Back in 2007-08, central banks across the globe had coordinated policy actions compared to the divergent policies we see today. What in your view will be the ramifications of that?
Back in 2007-08, you saw the G20 work with a kind of consensus that is definitely not there today. That happens in a kind of crisis that affects everybody in the same way. Today, the problems that confront the US are very different from those that confront Japan or Europe. An appropriate policy for the US is very different from an appropriate policy for Egypt.
Emerging markets and advanced markets are in very different books. You tend to get synchronised responses when the problems facing the world are similar.
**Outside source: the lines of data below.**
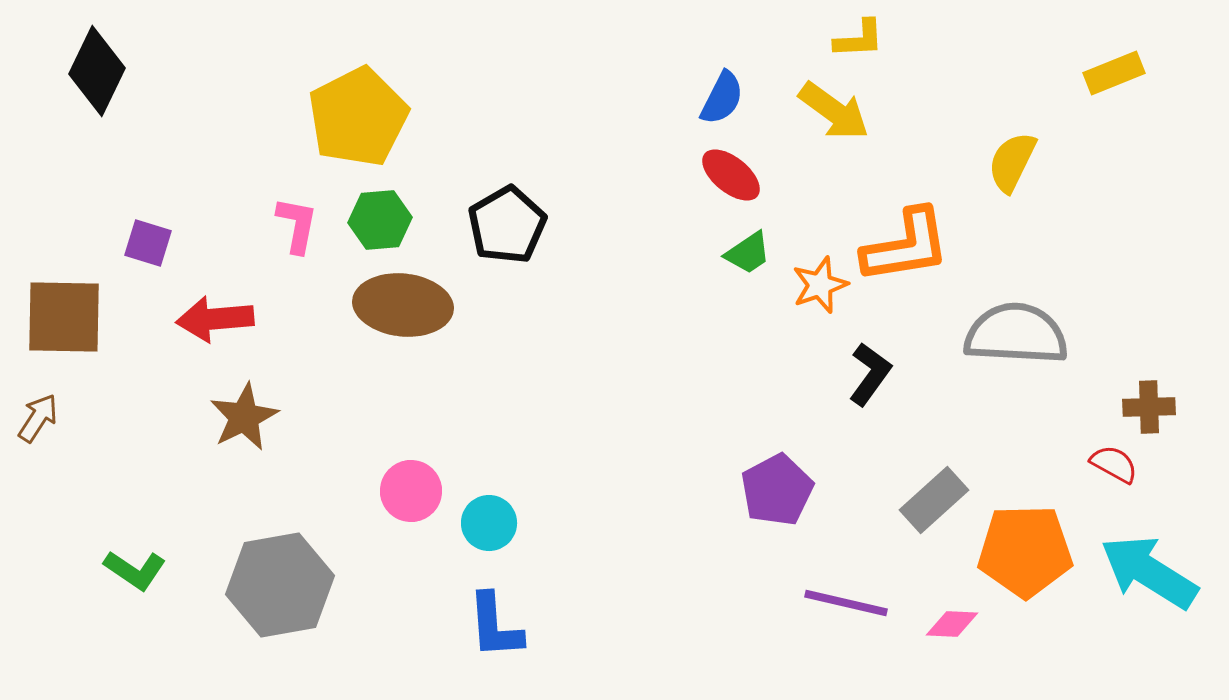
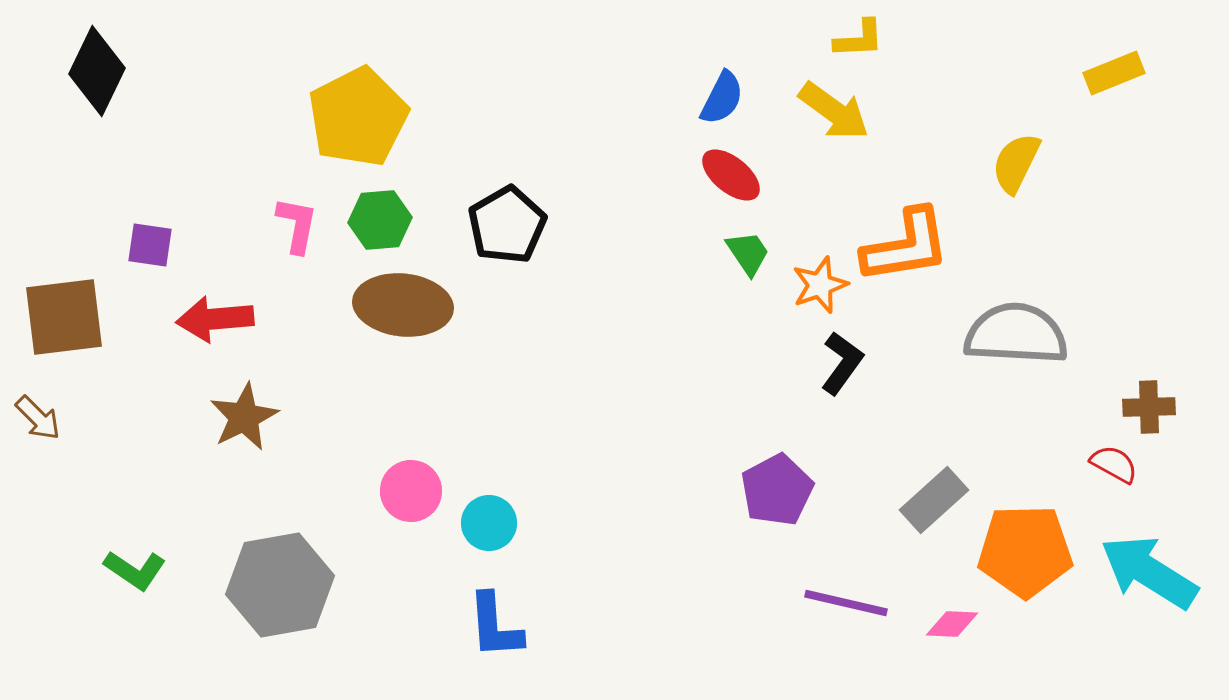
yellow semicircle: moved 4 px right, 1 px down
purple square: moved 2 px right, 2 px down; rotated 9 degrees counterclockwise
green trapezoid: rotated 90 degrees counterclockwise
brown square: rotated 8 degrees counterclockwise
black L-shape: moved 28 px left, 11 px up
brown arrow: rotated 102 degrees clockwise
If the shocks that are coming in are very different, you will get very different responses.
If you go back, I think 2007-2008 was an aberration in terms of the consensus. The Plaza Accord was also another instance where everybody agreed that the US dollar was overvalued. That is when policymakers sit down and say let's solve this problem and that too lasts for a short period. Then we go back to the same bickering, because nations ultimately pursue their self-interest.
One banker has said that the regulatory framework today is very orthodox and it is stifling innovation. Two years ago the fintech sector was thriving. You have been a SEBI board member too, where you have seen companies through a different lens. What do you think is the golden mean where regulation is tight enough to guarantee systemic safety and at the same time, it doesn’t choke innovation?
It is true that fintech companies are very unhappy with the regulatory regime, but we must also recognise that we have had a fair amount of innovation in India.
One must also recognise that the same combination of monetary and fiscal stimulus led to a lot of excesses in the financial markets, one being the big start-up bubble. That obviously has deflated. When you look at the Indian fintech sector, 60% of the problems that they are facing is in meeting funding (requirements) and only 40% is the regulatory obstacles. The start-up bubble pushed companies to do too much too quickly. There is a mentality that you will go ahead and break the rules and it is all okay. That is okay in some sectors of the economy, but not in finance.